=== Provided data ===

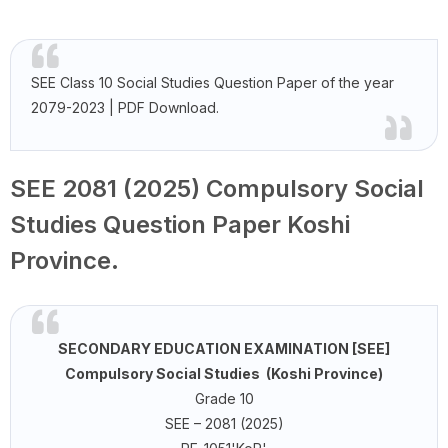
SEE Class 10 Social Studies Question Paper of the year
2079-2023 | PDF Download.
SEE 2081 (2025) Compulsory Social
Studies Question Paper Koshi
Province.
SECONDARY EDUCATION EXAMINATION [SEE]
Compulsory Social Studies (Koshi Province)
Grade 10
SEE – 2081 (2025)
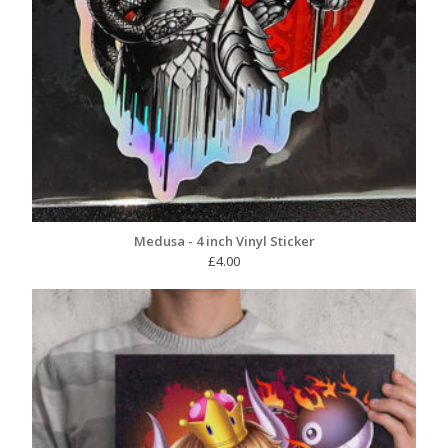
Medusa - 4 inch Vinyl Sticker
£
4.00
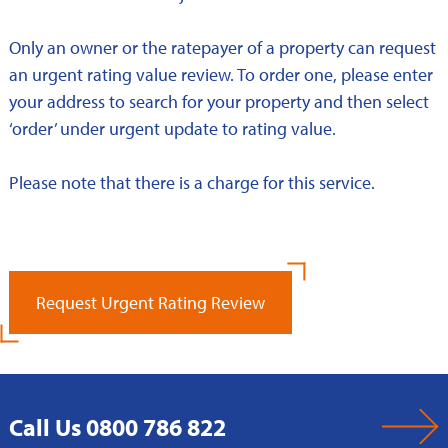
Only an owner or the ratepayer of a property can request
an urgent rating value review. To order one, please enter
your address to search for your property and then select
‘order’ under urgent update to rating value.
Please note that there is a charge for this service.
Request Urgent Rating Review
Call Us 0800 786 822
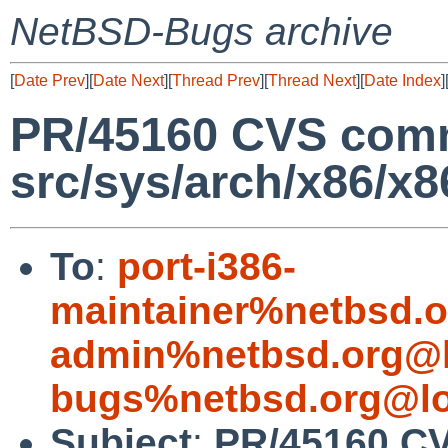
NetBSD-Bugs archive
[
Date Prev
][
Date Next
][
Thread Prev
][
Thread Next
][
Date Index
]
PR/45160 CVS comm
src/sys/arch/x86/x8
To
:
port-i386-
maintainer%netbsd.o
admin%netbsd.org@l
bugs%netbsd.org@lo
Subject
:
PR/45160 CV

===

A word-for-word copy of every entry, with the pictures left out, is the required answer.

| Answer for this exercise |
SEE Class 10 Social Studies Question Paper of the year
2079-2023 | PDF Download.
SEE 2081 (2025) Compulsory Social
Studies Question Paper Koshi
Province.
SECONDARY EDUCATION EXAMINATION [SEE]
Compulsory Social Studies (Koshi Province)
Grade 10
SEE – 2081 (2025)
Medusa - 4 inch Vinyl Sticker
£
4.00
Only an owner or the ratepayer of a property can request
an urgent rating value review. To order one, please enter
your address to search for your property and then select
‘order’ under urgent update to rating value.
Please note that there is a charge for this service.
Request Urgent Rating Review
Call Us 0800 786 822
NetBSD-Bugs archive
[
Date Prev
][
Date Next
][
Thread Prev
][
Thread Next
][
Date Index
]
PR/45160 CVS comm
src/sys/arch/x86/x8
To
:
port-i386-
maintainer%netbsd.o
admin%netbsd.org@l
bugs%netbsd.org@lo
Subject
:
PR/45160 CV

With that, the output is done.